# Pab vs. Pg



## Blu1913 (Oct 12, 2006)

Can someone give me the simple version of the difference between Pabsolute and P gage? Im looking to understand it, not just know how to do it. Its just not clicking why there are two types of pressure... I understand gage is the pressure you would measure at a depth, but why do i need to care about absolute?


----------



## petergibbons (Oct 12, 2006)

Pabs = Patm + Pgage


----------



## MetroRAFB (Oct 12, 2006)

What he said. If you're concerned with deltaP it won't matter.


----------



## FusionWhite (Oct 12, 2006)

I had this same problem for a long time and it finally clicked for me one day. Ill try to explain it how I understand it but my reasoning may be a little screwy.

The definition of Pab and Pgage and Patm is that Pab = Pgage + Patm just for clarification.

Think of an open empty soda can sitting on your desk. The atmospheric pressure is equal inside the can and outside (14.7 psi). Now if you could seal the can the pressure inside the can is still equal to Patm and the pressure outside the can is still Patm. The absolute pressure (Pab) in the can is equal to the Patm. Gauge pressure equals ZERO according to the above equation.

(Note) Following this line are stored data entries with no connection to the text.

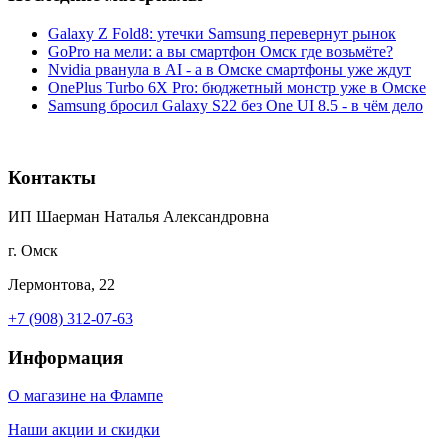
Galaxy Z Fold8: утечки Samsung перевернут рынок
GoPro на мели: а вы смартфон Омск где возьмёте?
Nvidia рванула в AI - а в Омске смартфоны уже ждут
OnePlus Turbo 6X Pro: бюджетный монстр уже в Омске
Samsung бросил Galaxy S22 без One UI 8.5 - в чём дело
Контакты
ИП Шаерман Наталья Александровна
г. Омск
Лермонтова, 22
+7 (908) 312-07-63
Информация
О магазине на Флампе
Наши акции и скидки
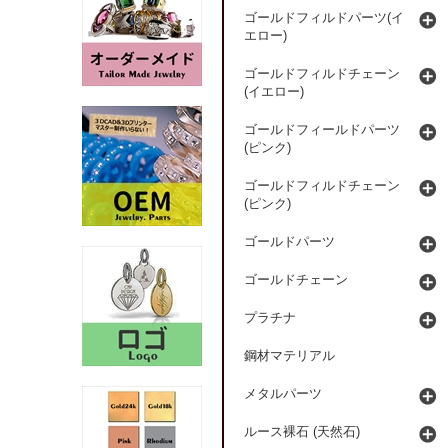
ゴールドフィルドパーツ(イ
エロー)
ゴールドフィルドチェーン
(イエロー)
ゴールドフィールドパーツ
(ピンク)
ゴールドフィルドチェーン
(ピンク)
ゴールドパーツ
ゴールドチェーン
プラチナ
鋼材マテリアル
メタルパーツ
ルース裸石 (天然石)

Now lets say you increase the pressure in the can from 14.7 (which is equal to Patm) to 24.7 psi. Pressure outside is still atmospheric (14.7 psi) and there is a pressure gradient of 10 psi from the inside of the can and the atmosphere. This 10 psi gradient is the gage pressure. 14.7 psi of the total pressure in the can is a from the atmosphere and the 10 psi you added is the gage.

Pabs = 24.7

Patm = 14.7

Pgage = 10

That was probably a long and rambling explaination but thats how I remember what gage and absolute are.


----------



## DVINNY (Oct 12, 2006)

Fusion,

excellant post!!!!!!!!!!


----------



## Blu1913 (Oct 12, 2006)

Wow, massive props on the explaination :claps:

Completely makes sense now. Thanks a ton!

:thumbsup:


----------